The sleek blonde head gave a nod.
“We’ve approved a new property tax measure for road work and city improvements. After what happened to that little Alvarez boy — no one wants to see that happen again. The vote will be coming up next month.”
A few weeks ago, Peter would have danced to hear such news, but after his meeting with Matthias his perspective had shifted. “A new property tax? Are you sure that’s such a good idea? The last one failed pretty spectacularly.”
“It was actually fairly close,” Victoria Wallace interjected.
Peter turned his gaze on her. “You keep up with Canaan Lake politics?”
She smiled. “It was discussed at the meeting. It’s a fascinating town you have here. I’m glad I’m learning more about the communities outside Space City. After all, these small towns are vital to Songheuser’s lumber production.”
“Thought you’d be a bit more excited, Pete. This is good news for all of us.”
Peter raised his hands as if to shake off a misunderstanding. “Oh, I’m excited. I just don’t want to get my hopes up. Last time the measure seemed like a certain win. I’d hate to see this one come to the same bad end.”
Joe chuckled. “I have every con
fidence that this time, property taxes will be going up.”
He was still laughing as Peter stepped out into the motor pool. The sound made Peter’s neck hairs prickle.
He’d forgotten that Joe sat on the town council. In fact, mill department heads made up the majority of the positions; Heinrich Chu was the only business owner on the council Peter could think of. It hadn’t seemed important in the past. Now it represented Songheuser’s death grip on the community.
What did Songheuser want with another property tax measure? They’d shot down the last one as part of their deal with the Believers. And the farming community would be just as badly hurt by this measure as the last one.
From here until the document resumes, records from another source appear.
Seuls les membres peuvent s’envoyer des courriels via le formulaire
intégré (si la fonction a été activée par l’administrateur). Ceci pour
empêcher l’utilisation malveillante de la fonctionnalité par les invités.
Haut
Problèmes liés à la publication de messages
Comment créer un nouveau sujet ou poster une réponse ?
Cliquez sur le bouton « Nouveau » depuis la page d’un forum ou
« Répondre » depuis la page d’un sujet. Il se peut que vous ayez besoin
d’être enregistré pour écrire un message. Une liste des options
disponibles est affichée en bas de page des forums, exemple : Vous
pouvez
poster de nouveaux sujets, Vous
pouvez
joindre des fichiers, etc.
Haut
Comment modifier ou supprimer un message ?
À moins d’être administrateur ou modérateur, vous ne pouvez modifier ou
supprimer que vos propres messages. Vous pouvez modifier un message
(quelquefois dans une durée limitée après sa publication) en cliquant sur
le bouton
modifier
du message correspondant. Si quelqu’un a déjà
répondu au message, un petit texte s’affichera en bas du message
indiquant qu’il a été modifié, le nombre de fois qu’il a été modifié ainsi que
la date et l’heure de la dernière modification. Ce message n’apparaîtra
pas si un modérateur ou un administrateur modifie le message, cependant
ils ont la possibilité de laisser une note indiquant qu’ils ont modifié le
The Believers were not going to be happy when they learned about this.
Peter turned onto the logging road that zigzagged through Sectors 11 and 10. He was driving behind some of the biggest of the Believer farms, headed for the deep forest of Sector 14. The road petered out in a square turnaround just big enough for a truck and a loader.
He parked the rig and got out. Forest surrounded him, but he could still hear the deep bellows of someone’s cows. Peter headed for the trail he’d cut through the underbrush. He hadn’t thought about the farms when he’d set up the test sites. Sector 14 was steep, undeveloped country, not much good for anything but timber, but he knew it held the headwaters of two or three big streams. Those streams were the primary water source for the Believer households in the flat land below.
He hurried toward the first test site, thinking hard. This wasn’t just some boring test, another boost for the company’s bottom line. This was big science. What the company did up here could have real effects on the entire town.
On Friday afternoon, he’d dosed horsetail trees in two of his meticulously cataloged test sites, and now he was ready to collect the first batch of data. It would be weeks before he could be sure of an effect on the horsetail trees, but the smaller creatures would surely be responding to the degassing compound by now.